4. Aux termes de l'article L. 612-1 du code de l'entrée et du séjour des étrangers et du droit d'asile : " L'étranger faisant l'objet d'une décision portant obligation de quitter le territoire français dispose d'un délai de départ volontaire de trente jours à compter de la notification de cette décision. () ". Aux termes de l'article L. 612-2 du même code : " Par dérogation à l'article L. 612-1, l'autorité administrative peut refuser d'accorder un délai de départ volontaire dans les cas suivants : / () 3° Il existe un risque que l'étranger se soustraie à la décision portant obligation de quitter le territoire français dont il fait l'objet. " Aux termes de l'article L. 612-3 du même code : " Le risque mentionné au 3° de l'article L. 612-2 peut être regardé comme établi, sauf circonstance particulière, dans les cas suivants : / 1° L'étranger, qui ne peut justifier être entré régulièrement sur le territoire français, n'a pas sollicité la délivrance d'un titre de séjour ; / () 8° L'étranger ne présente pas de garanties de représentation suffisantes, notamment parce qu'il ne peut présenter des documents d'identité ou de voyage en cours de validité, qu'il a refusé de communiquer les renseignements permettant d'établir son identité ou sa situation au regard du droit de circulation et de séjour ou a communiqué des renseignements inexacts, qu'il a refusé de se soumettre aux opérations de relevé d'empreintes digitales ou de prise de photographie prévues au 3° de l'article L. 142-1, qu'il ne justifie pas d'une résidence effective et permanente dans un local affecté à son habitation principale ou qu'il s'est précédemment soustrait aux obligations prévues aux articles L. 721-6 à L. 721-8, L. 731-1, L. 731-3, L. 733-1 à L. 733-4, L. 733-6, L. 743-13 à L. 743-15 et L. 751-5. "

5. Il ressort des pièces du dossier, nonobstant une erreur de plume entachant les visas de la décision en litige, que le préfet de la Marne, pour refuser d'accorder à M. A un délai de départ volontaire, s'est fondé sur les dispositions précitées du 3° de l'article L. 612-2 et des 1° et 8° de l'article L. 612-3 du code de l'entrée et du séjour des étrangers et du droit d'asile.

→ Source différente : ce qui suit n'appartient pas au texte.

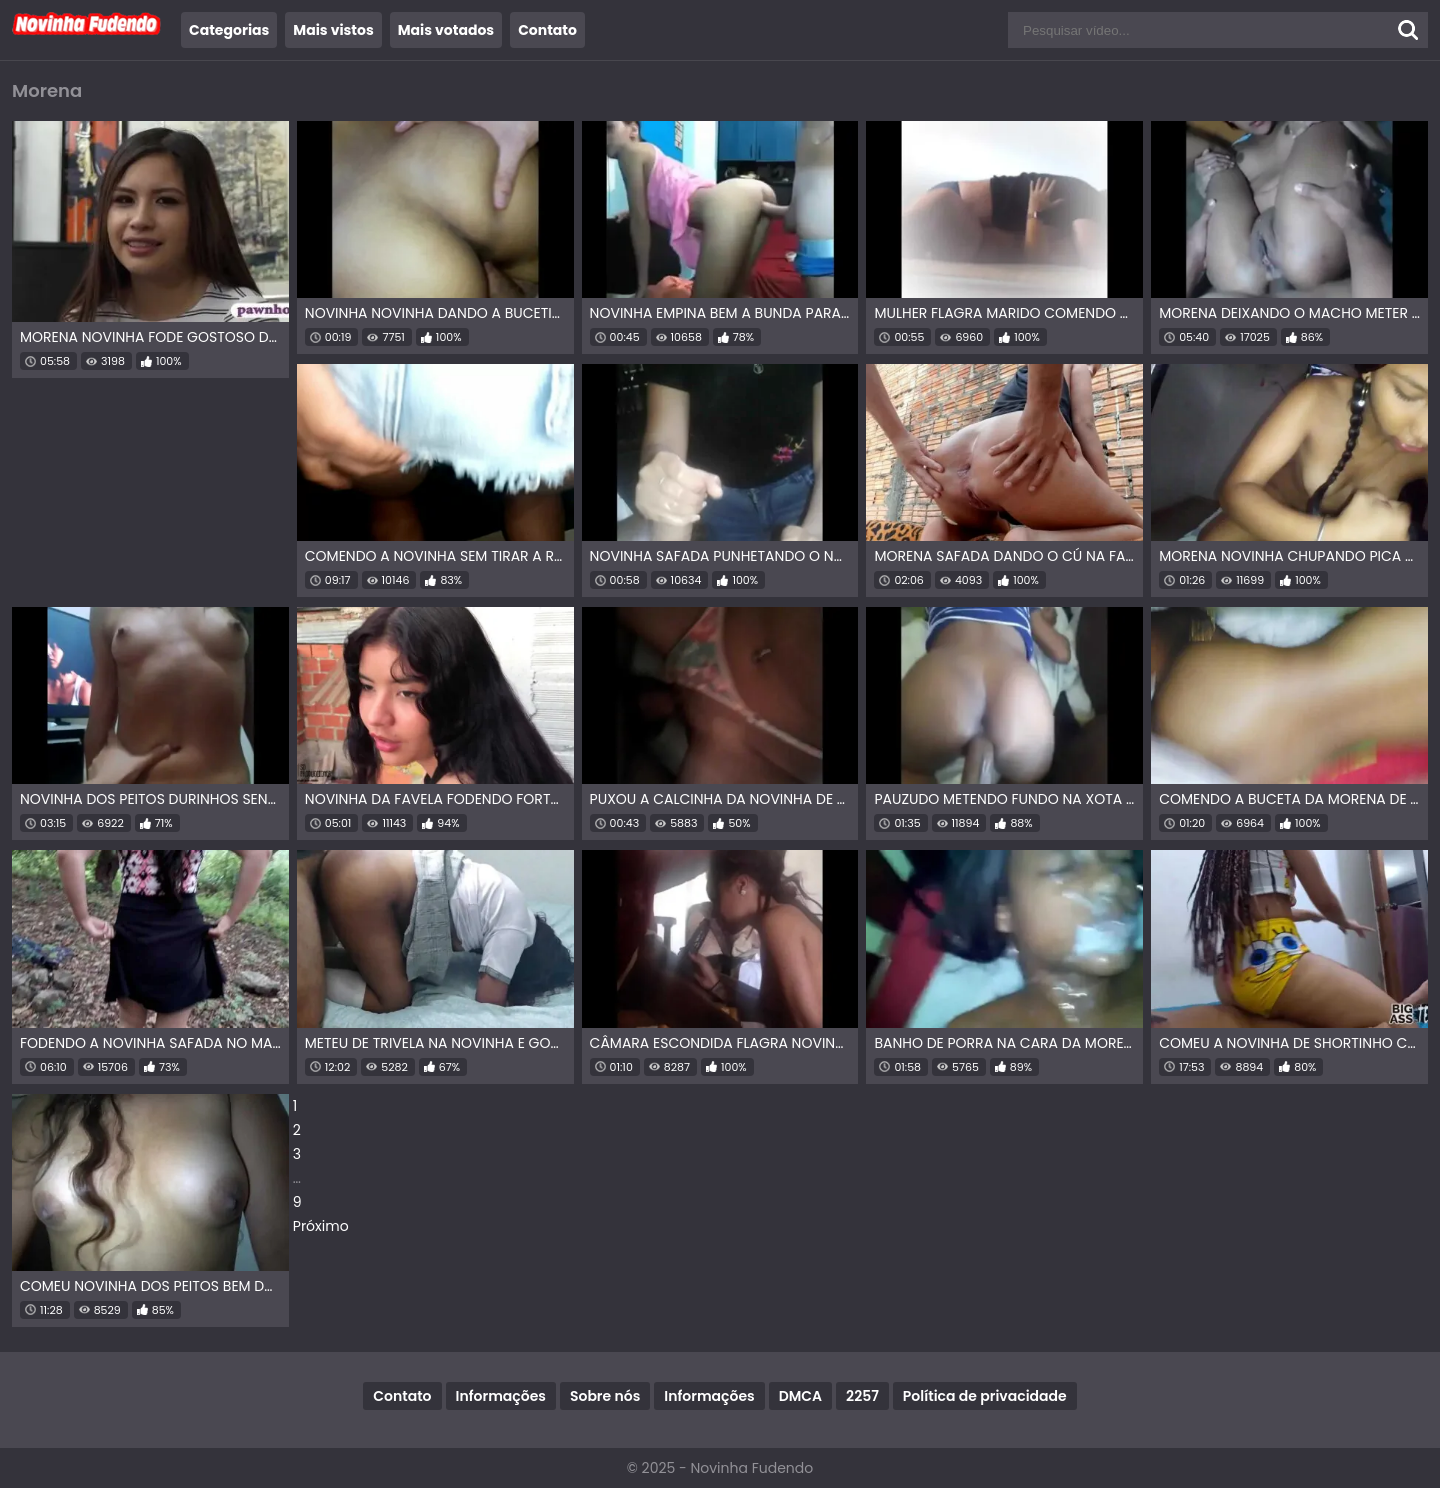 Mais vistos (333, 30)
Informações (501, 1396)
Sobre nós (605, 1396)
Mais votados (446, 30)
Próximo (321, 1226)
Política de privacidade (985, 1396)
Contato (547, 30)
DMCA (800, 1396)
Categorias (229, 30)
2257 (862, 1396)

6. Si M. A soutient que la décision en litige méconnaît les dispositions du 1° de l'article L. 612-1 du code de l'entrée et du séjour des étrangers et du droit d'asile, cet article ne comprend aucun alinéa numéroté et, à supposer qu'il s'agisse d'une erreur de plume et que, au regard de ses écritures, il soit regardé comme se prévalant des dispositions du 1° de l'article L. 612-2 du même code, il ressort des pièces du dossier que la décision en litige a été prise sur le fondement des dispositions du 3° de cet article.

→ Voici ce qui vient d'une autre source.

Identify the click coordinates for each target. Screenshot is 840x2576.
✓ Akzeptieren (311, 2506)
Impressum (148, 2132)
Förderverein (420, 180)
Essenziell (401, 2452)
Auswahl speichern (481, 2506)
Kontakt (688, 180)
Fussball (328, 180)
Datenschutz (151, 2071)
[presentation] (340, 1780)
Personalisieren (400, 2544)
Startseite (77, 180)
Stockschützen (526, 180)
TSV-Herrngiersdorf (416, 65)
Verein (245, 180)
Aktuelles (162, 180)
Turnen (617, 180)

7. Il ressort des pièces du dossier que, pour établir son identité, M. A produit un permis de conduire qui a été délivré par les autorités béninoises et dont la période de validité a expiré au

3 octobre 2017. Par ailleurs, il ne conteste pas les allégations du préfet de la Marne qui a relevé qu'il était dépourvu d'un hébergement personnel et stable. Ainsi, M. A n'est pas fondé à soutenir que ce dernier, en estimant qu'il ne justifiait pas de garanties de représentation suffisantes, aurait fait une inexacte application des dispositions du 8° de l'article L. 612-3 du code de l'entrée et du séjour des étrangers et du droit d'asile. Dès lors que, en l'absence de circonstances particulières, ces dispositions permettaient à elles seules de considérer qu'il existait un risque que M. A se soustraie à la mesure d'éloignement dont il a fait l'objet, le préfet de la Marne pouvait légalement refuser de lui accorder un délai de départ volontaire, indépendamment du motif surabondant qui se rapporte aux dispositions du 1° de l'article L. 612-3.

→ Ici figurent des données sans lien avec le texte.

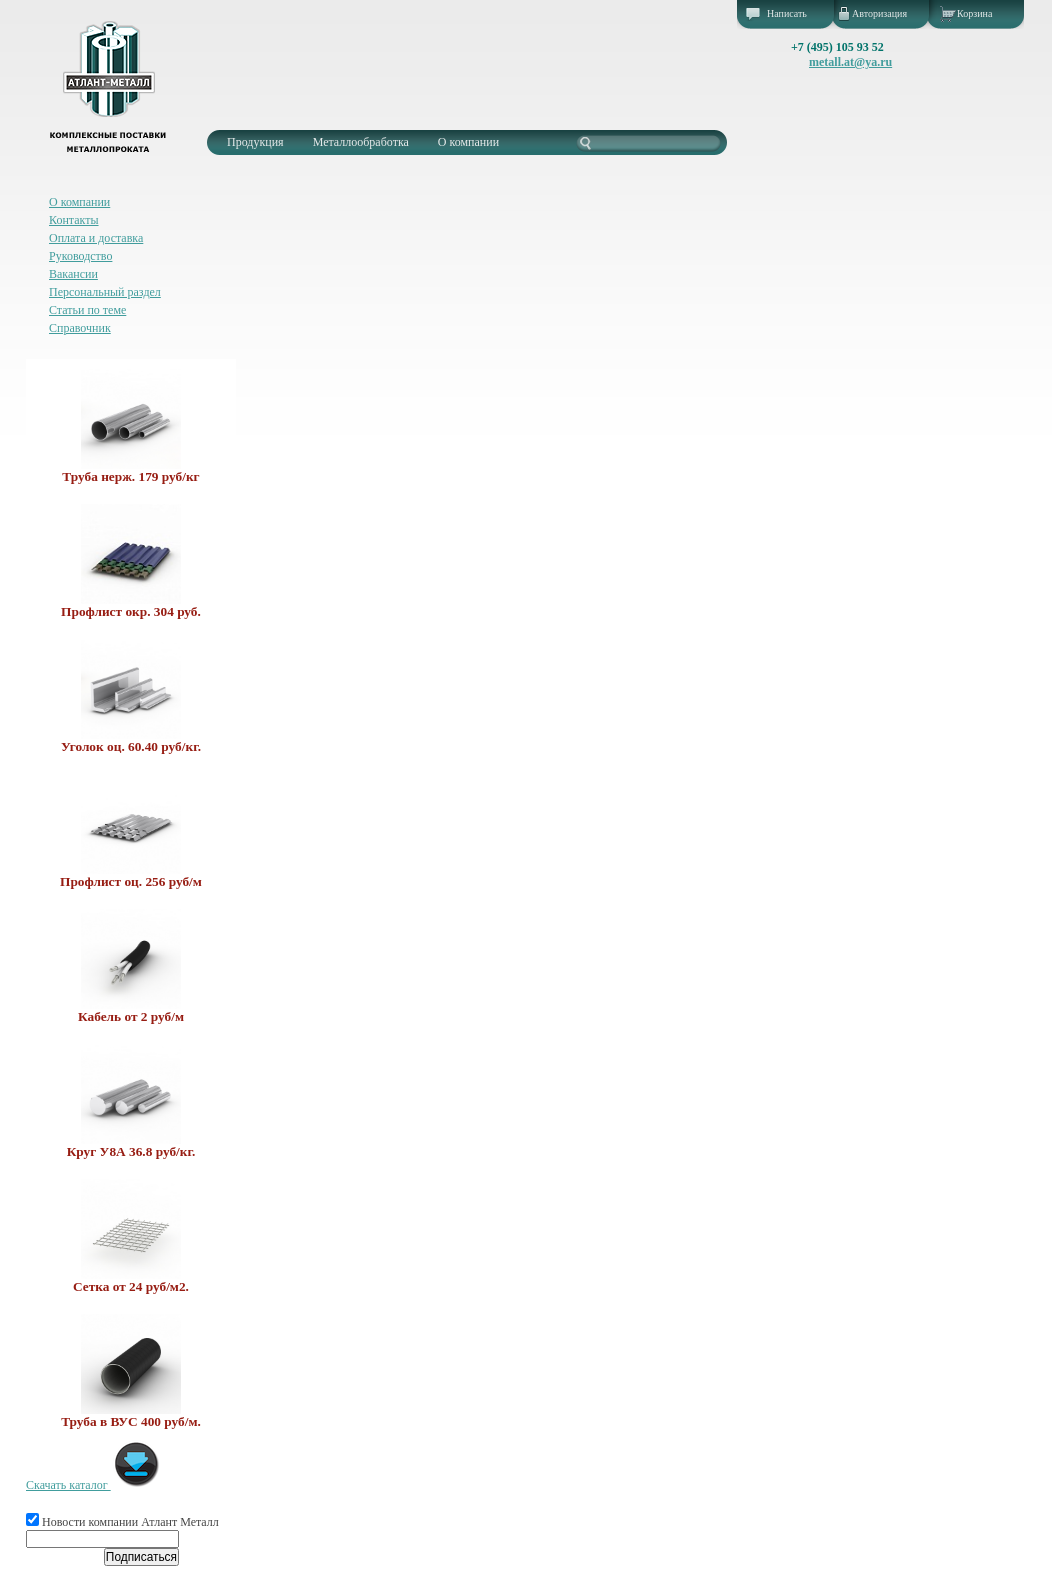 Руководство (80, 256)
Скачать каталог (93, 1485)
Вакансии (73, 274)
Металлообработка (361, 142)
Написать (787, 13)
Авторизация (879, 13)
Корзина (974, 13)
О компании (468, 142)
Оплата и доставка (96, 238)
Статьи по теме (87, 310)
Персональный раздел (105, 292)
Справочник (80, 328)
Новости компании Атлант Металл (122, 1522)
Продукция (255, 142)
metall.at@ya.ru (850, 62)
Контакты (74, 220)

En ce qui concerne la légalité de la décision fixant le pays de destination :

8. Il ressort des pièces du dossier, et notamment du résultat des examens physiques qu'il a effectué le 27 mars 2023, que M. A n'établit ni s'être vu diagnostiquer une insuffisance rénale, ni au surplus qu'il serait dans l'impossibilité de suivre dans son pays d'origine les traitements médicaux appropriés à son état de santé. Ainsi, et alors qu'au surplus il se borne à faire valoir que le préfet de la Marne ne démontre pas qu'il ne risque pas de subir dans son pays d'origine des traitements prohibés par l'article 3 de la convention européenne de sauvegarde des droits de l'homme et des libertés fondamentales, M. A n'établit pas que la décision portant fixation du pays de renvoi méconnaîtrait les stipulations de cet article.

En ce qui concerne la légalité de la décision portant interdiction de retour sur le territoire français :

9. Aux termes de l'article L. 612-6 du code de l'entrée et du séjour des étrangers et du droit d'asile : " Lorsqu'aucun délai de départ volontaire n'a été accordé à l'étranger, l'autorité administrative assortit la décision portant obligation de quitter le territoire français d'une interdiction de retour sur le territoire français. Des circonstances humanitaires peuvent toutefois justifier que l'autorité administrative n'édicte pas d'interdiction de retour. () ".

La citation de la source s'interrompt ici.